If you've been published by The Saturday Evening Post's "New Fiction Friday," you know those stories get a lot of attention. My own On Blackpoint Road made enough of a ripple that I was asked to try turning it into a screenplay. A friend and sometime client who has done well in the film biz generously offered to read my first draft, and I eagerly agreed.

I had in mind Josh Brolin and Robin Wright to play the couple on the big screen, or maybe Michael McGrady and Julia Roberts. The main characters in On Blackpoint Road, a middle-aged couple, are white because…well, because I'm white, I guess. As are, according to the latest UCLA Hollywood Diversity Report, about 90 percent of working film and TV writers.


As it turned out, my colleague liked the script, more or less, but objected strongly to my having described various supporting characters as African-American or Black, when they might have been of any race with little impact on the plot.   

I had done this purposefully. It's my idea that film and television writers - whatever their ethnicity - can help ensure that actors of color get cast in their works by specifically writing into the script that this is "a Black cop," "a tall brown-skinned teacher," "An Asian ballet dancer," and so forth, even when race is not integral to the plot. This is necessary because white, in most cases, is the default. If the writer of a script is white, and the main characters are white, most of the cast is going to be white, too, unless someone makes an effort to deem otherwise. So why not me?

But my friend said that for me to specify the race of any character unnecessarily is a kind of cultural appropriation at best, and racist at worst. That doesn't make sense to me. Why should I trust that filmmakers will diversely cast the supporting roles or bit parts in my script? Can't I help that process along by describing some of the characters as I'd like to see them?  


But he's the film guy, not me. Maybe he's right.

The main character in my "librarian on the run" series is white, like me. She's thirty-something, as I once was, and she's similar to me in many regards - social class, educational level, general snarkiness, and so on. But the stories are populated by a diversity of characters - Lori's best friends, Marta and Tony, are Mexican-American. He is from a middle-class suburban background, and she is from the hard streets of East L.A. They are like me in that they are warm, funny, reasonably intelligent, and hard-working. They are parents, as am I. They pay taxes and drink beer. Sames. They're also unlike me in many regards. Tony is a man, and a police detective. I've never been either of those things. He's fully bilingual, whereas I speak English pretty well and am permanently stalled at "beginner" in Spanish and French. Tony and Marta own a home in an upscale section of Los Angeles, and I never will. Does that make me unqualified to give Tony a supporting role in many of my stories?

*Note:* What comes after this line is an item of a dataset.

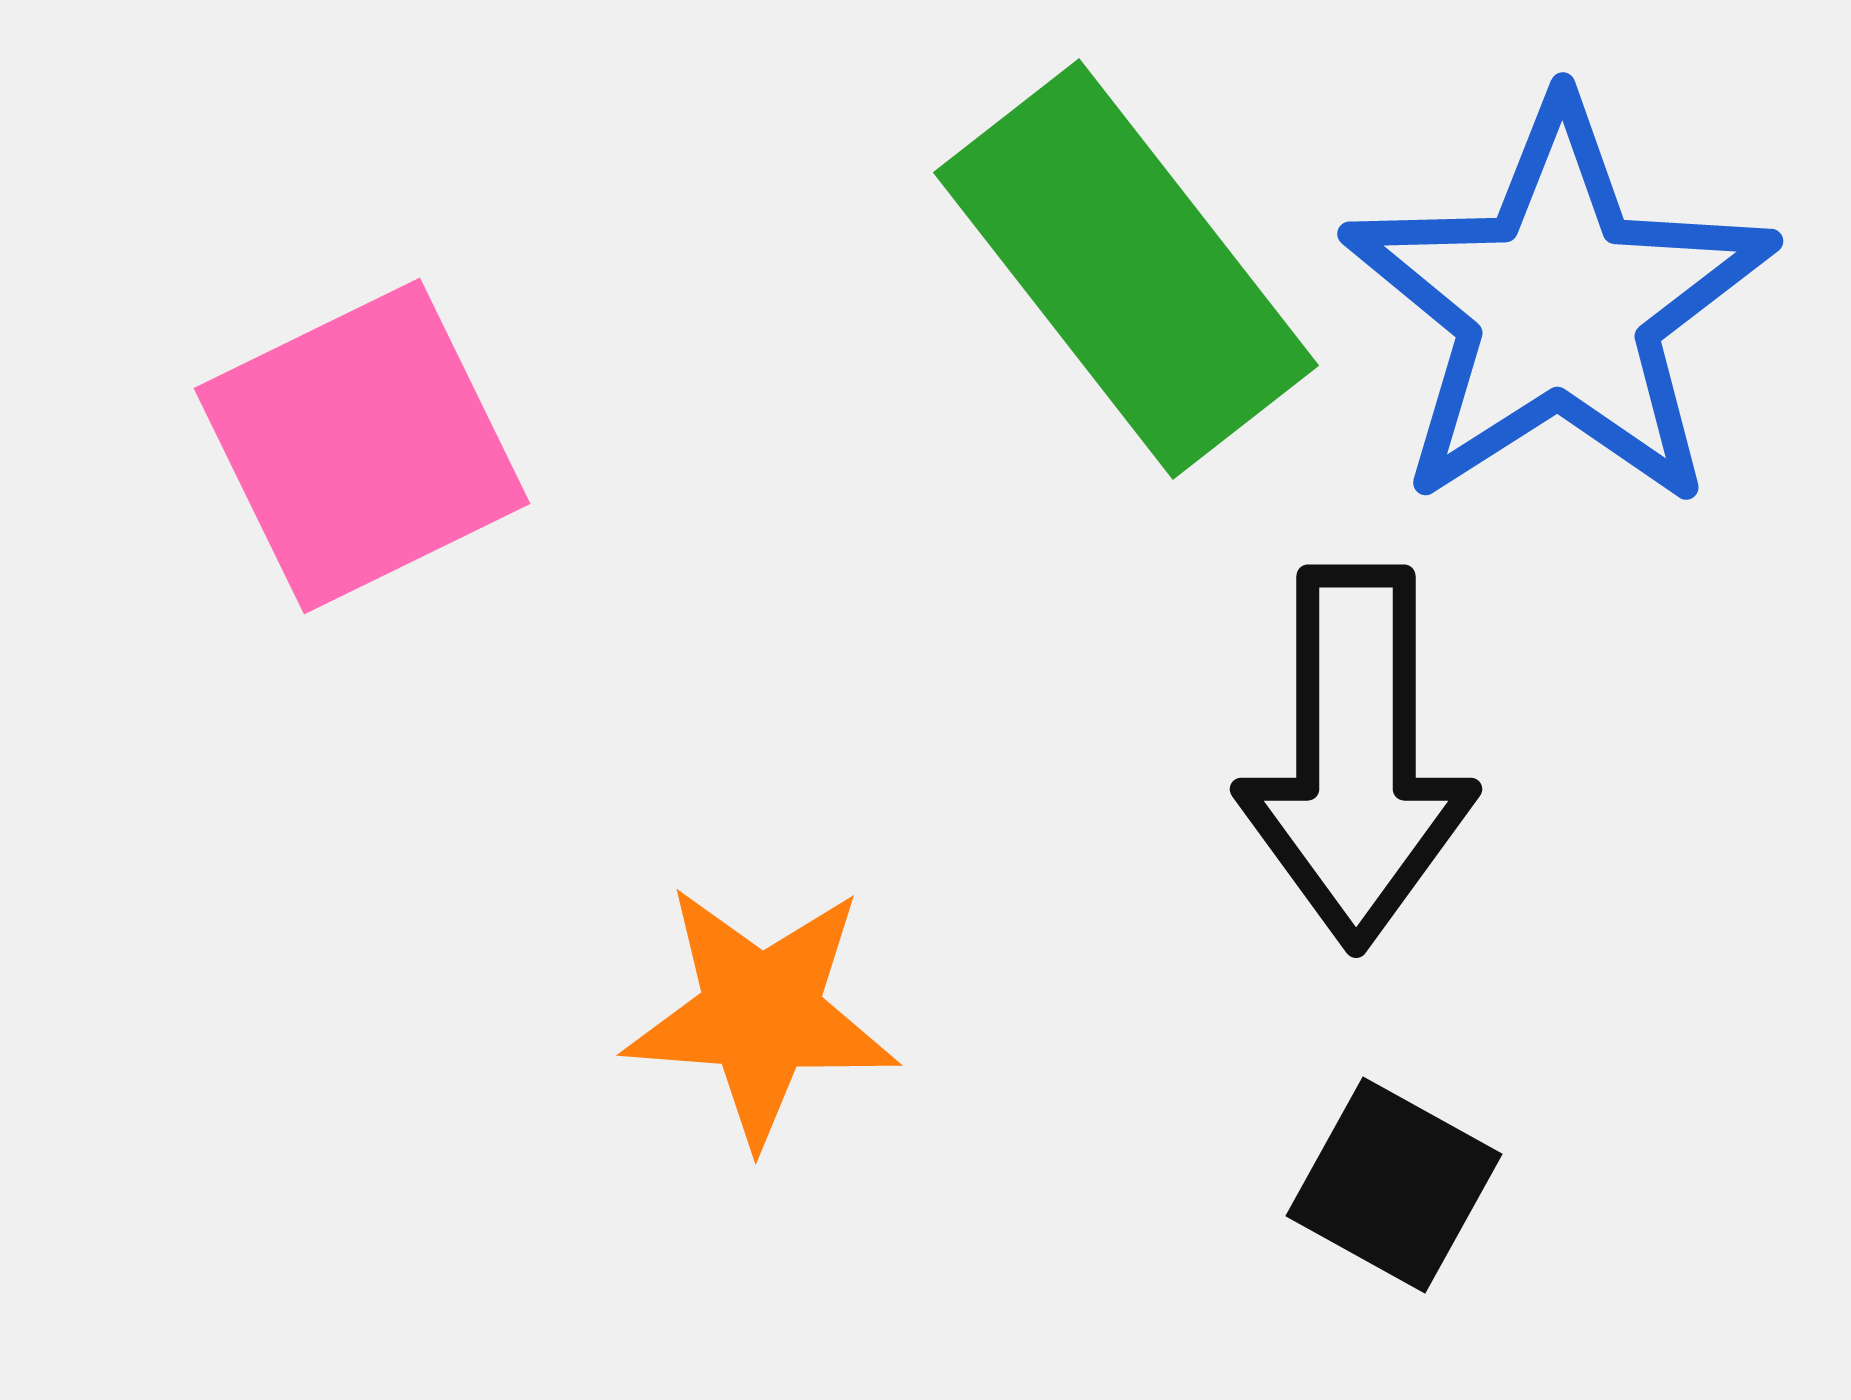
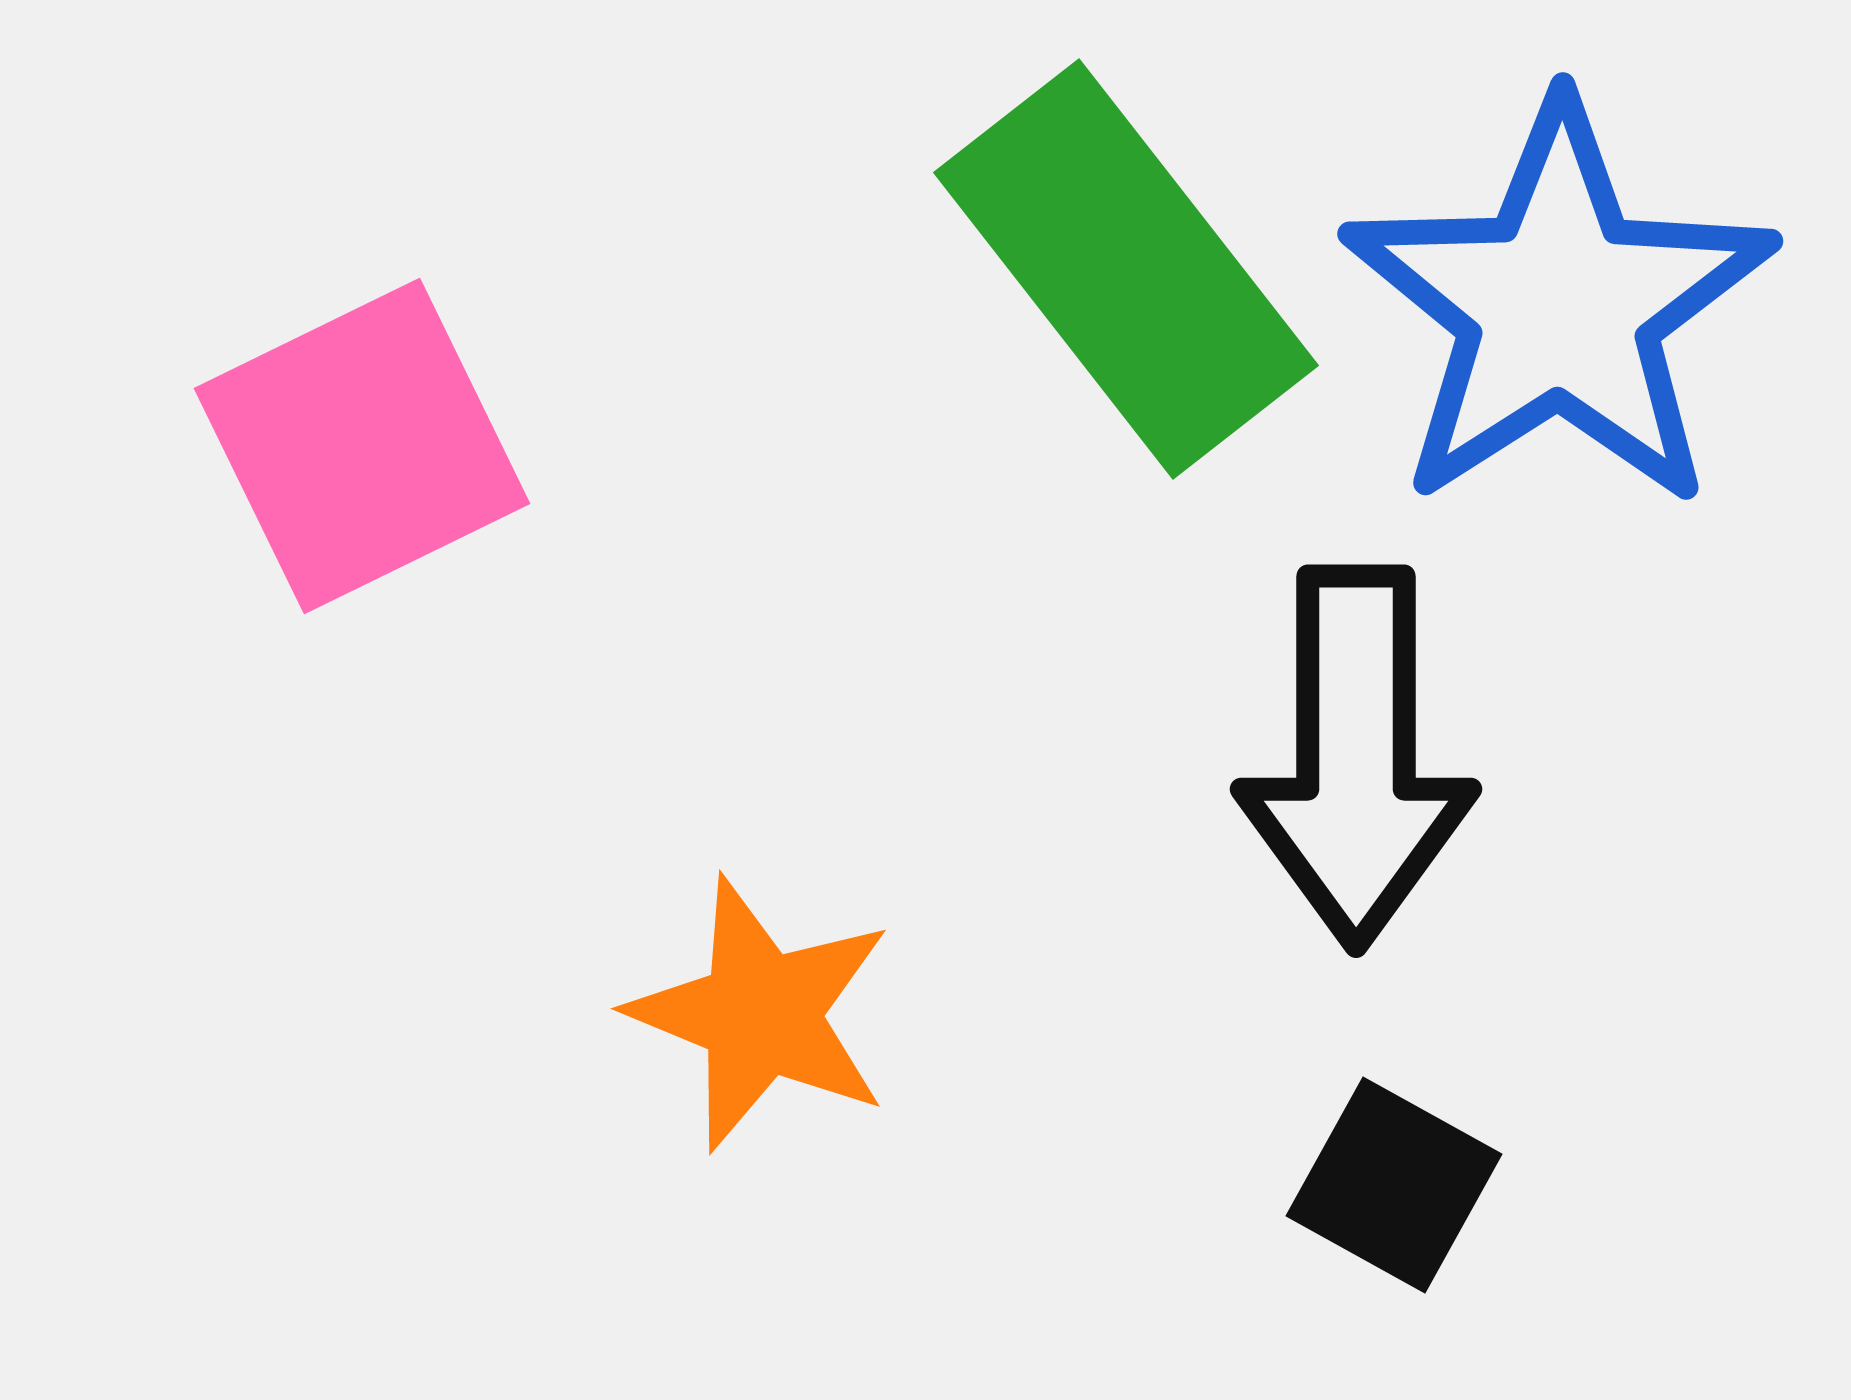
orange star: rotated 18 degrees clockwise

Lori solves murders. The corpses,  survivors, and villains have been male and female, young and old, Black, mixed-race, Latino, Asian, and white. I'm not a criminal, but many of my characters are. I'm not gay, or Christian, or (very) elderly, or disabled, or rich, or poor. But many of my characters are. I'm not a child, though I once was, and I write about children and teenagers often. 

So what about my friend's idea that race should not be specified unless it's integral to the plot? I think that's nonsense. Every story that includes a Black character does not have to have racism, or even race, as its primary focus, though if you're writing realistically, that evil may not be far beneath the surface. In my story The Longest Pleasure, Lori (here known as Cam Baker) is stunned when Matt Larkin explains his wife's feelings about their son's girlfriend:


"Look, she was a nice enough girl, just maybe not wife material. She

 frequently had dirt beneath her nails and her hair made Nancy crazy,

 bushy and wild and half the time clearly uncombed.” He met my eyes

 and lowered his voice. “Her race didn’t help.” 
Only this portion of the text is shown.